Normally the syslog-ng daemon just records the host name in the log files. If this option is set to yes then the fully qualified domain name of the sending host will be used instead.
If you have reason to believe that the clocks of the client machines could be tampered with then this option could be set to yes so that the time that the log message was received is recorded in the logs instead of the time that the log message claims to have been sent. A better idea is to record both the sent and received times to compare for signs of tampering.

A set of reasonable example options is given below. They should be combined with the options which we examined in previous sections.

If you enable the use_dns option remember to also configure the dns_cache and dns_cache_size options, or configure a local caching DNS server, to avoid a potential denial of service attack as a reverse DNS lookup will be performed for every log message or connection.

Using macros to further organise log files

In the previous sections we described how to configure syslog-ng to receive log messages from remote systems. If we combine this with the configuration which we have developed so far we will be able to log these messages to files categorised using their facility and level. In this section we shall examine some of the other macros which the syslog-ng daemon provides to allow us to organise our log files.

By host name

With the current configuration, rather unfortunately, all the log entries from our client machines will be stored in the same sets of files when what we probably want is to add another level of directories to the hierarchy so that these logs are further categorised by the name of the originating host. Fortunately the syslog-ng daemon provides macros called $HOST, which is expanded to the short host name, and $FULLHOST, which is expanded to the fully qualified domain name, which can be used for exactly this purpose.

The example below shows how the $HOST macro can be used to store logs in a directory structure based on the name of the remote log host as well as the date of the log entry.

destination d_mailerr      { file("/var/log/remote/$HOST/mail/$DATE/error.log"); };

As sent or as known

Earlier in this chapter we briefly mentioned that there were some security implications attached to assuming the veracity of any information we receive from a remote log host. For that reason the syslog-ng daemon provides an additional set of macros which can be used to prevent this kind of attack.

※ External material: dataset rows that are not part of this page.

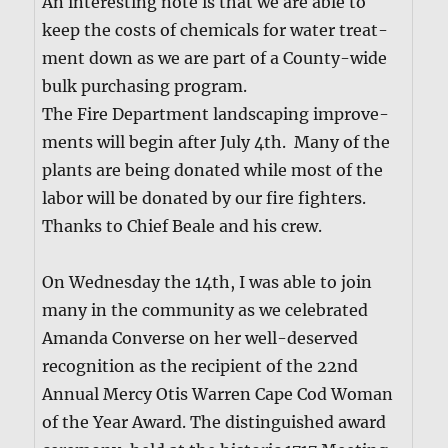
An inter­est­ing note is that we are able to
keep the costs of chem­i­cals for water treat­
ment down as we are part of a Coun­ty-wide
bulk pur­chas­ing pro­gram.
The Fire Depart­ment land­scap­ing improve­
ments will begin after July 4th. Many of the
plants are being donat­ed while most of the
labor will be donat­ed by our fire fight­ers.
Thanks to Chief Beale and his crew.
On Wednes­day the 14th, I was able to join
many in the com­mu­ni­ty as we cel­e­brat­ed
Aman­da Con­verse on her well-deserved
recog­ni­tion as the recip­i­ent of the 22nd
Annu­al Mer­cy Otis War­ren Cape Cod Woman
of the Year Award. The dis­tin­guished award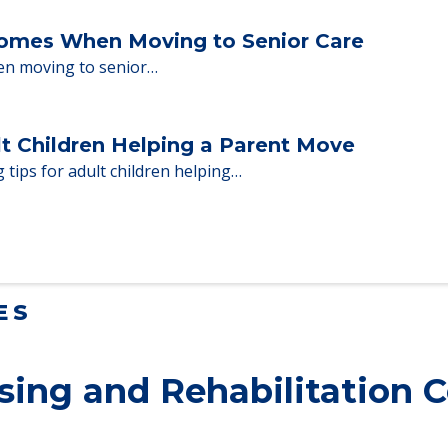
 adults who need to…
Homes When Moving to Senior Care
en moving to senior…
lt Children Helping a Parent Move
 tips for adult children helping…
ES
ing and Rehabilitation C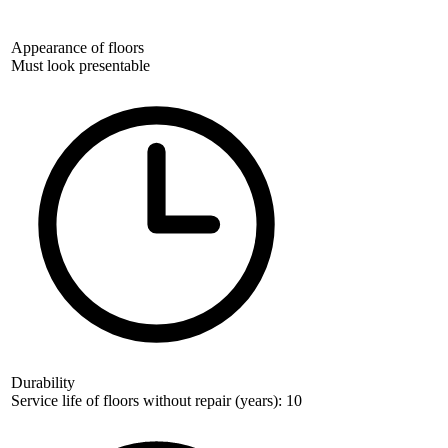
Appearance of floors
Must look presentable
Durability
Service life of floors without repair (years): 10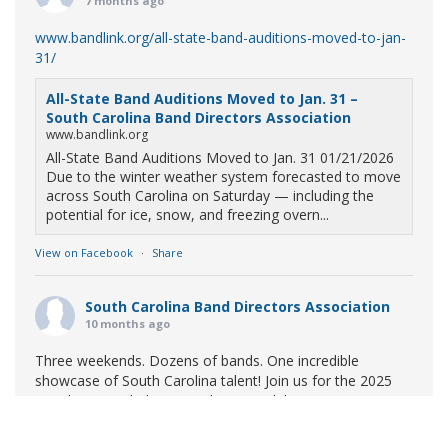
7 months ago
www.bandlink.org/all-state-band-auditions-moved-to-jan-
31/
All-State Band Auditions Moved to Jan. 31 –
South Carolina Band Directors Association
www.bandlink.org
All-State Band Auditions Moved to Jan. 31 01/21/2026
Due to the winter weather system forecasted to move
across South Carolina on Saturday — including the
potential for ice, snow, and freezing overn...
View on Facebook
·
Share
South Carolina Band Directors Association
10 months ago
Three weekends. Dozens of bands. One incredible
showcase of South Carolina talent! Join us for the 2025
Marching Band Championships to celebrate our state's
amazing high school marching bands!
Tickets available
now: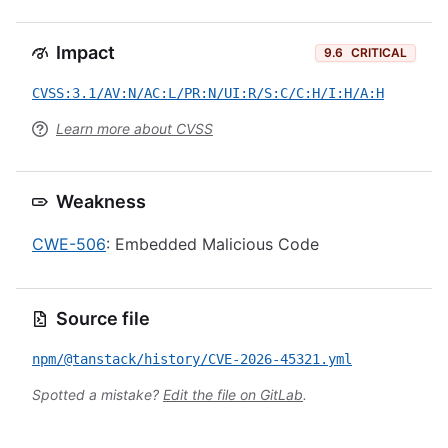
Impact
9.6
CRITICAL
CVSS:3.1/AV:N/AC:L/PR:N/UI:R/S:C/C:H/I:H/A:H
Learn more about CVSS
Weakness
CWE-506
: Embedded Malicious Code
Source file
npm/@tanstack/history/CVE-2026-45321.yml
Spotted a mistake?
Edit the file on GitLab
.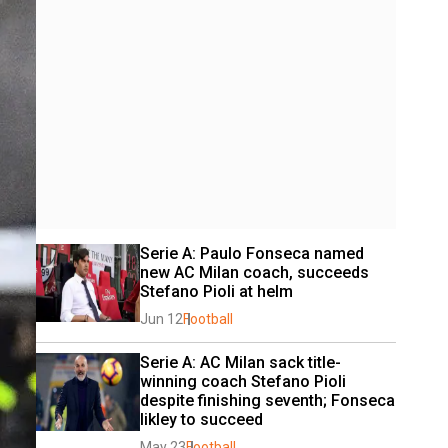
Serie A: Paulo Fonseca named 
new AC Milan coach, succeeds 
Stefano Pioli at helm
Jun 12
Football
Serie A: AC Milan sack title-
winning coach Stefano Pioli 
despite finishing seventh; Fonseca 
likley to succeed
May 23
Football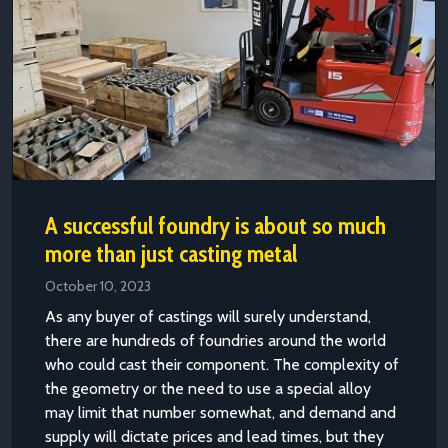
A successful foundry is about so much
more than just casting metal
October 10, 2023
As any buyer of castings will surely understand,
there are hundreds of foundries around the world
who could cast their component. The complexity of
the geometry or the need to use a special alloy
may limit that number somewhat, and demand and
supply will dictate prices and lead times, but they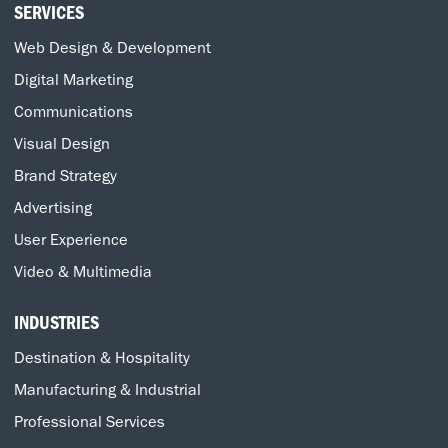
SERVICES
Web Design & Development
Digital Marketing
Communications
Visual Design
Brand Strategy
Advertising
User Experience
Video & Multimedia
INDUSTRIES
Destination & Hospitality
Manufacturing & Industrial
Professional Services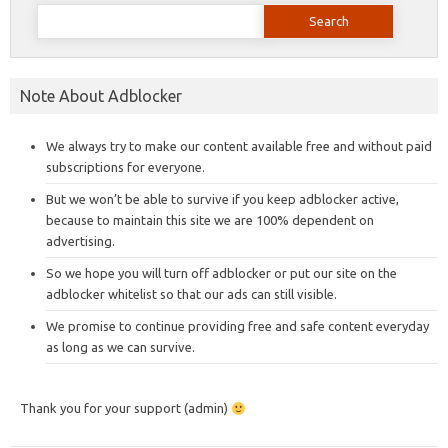
Search
for:
Note About Adblocker
We always try to make our content available free and without paid
subscriptions for everyone.
But we won’t be able to survive if you keep adblocker active,
because to maintain this site we are 100% dependent on
advertising.
So we hope you will turn off adblocker or put our site on the
adblocker whitelist so that our ads can still visible.
We promise to continue providing free and safe content everyday
as long as we can survive.
Thank you for your support (admin)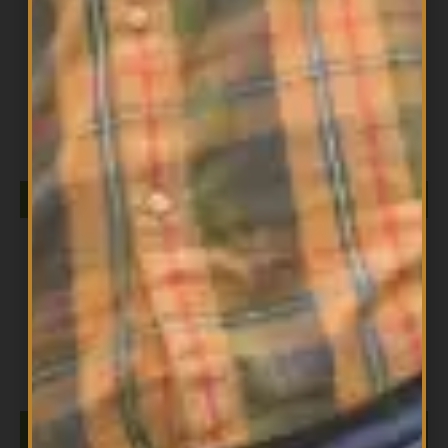
All Products
INOSITOL 100 Vegetarian Capsules NOW
$
15.77
ADD TO CART
All Products
L-LYSINE 454G NOW
$
21.99
ADD TO CART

When working with dates and times these macros have the same name as normal simply prefixed with R_ and result in the current time of the log server being used at the moment of receipt. If you wish to force syslog-ng to use the time contained in the log message then you can use the macros prefixed with S_ instead.

The example below shows how the previous example could be rewritten using these macros to ensure that the correct time is used when rotating the files.

destination d_mailerr      { file("/var/log/remote/$HOST/mail/$R_DATE/error.log"); };

When we work with host names we also have to take care that they only contain values which we expect. The most effective method of achieving this is to use the use_dns option which we examined earlier. This will cause a reverse DNS lookup to be performed for every log message which is received and the result of that lookup to be used as the $HOST and $FULLHOST variables. You can obtain the host name that was sent by the log client by using the $HOST_FROM and $FULLHOST_FROM macros.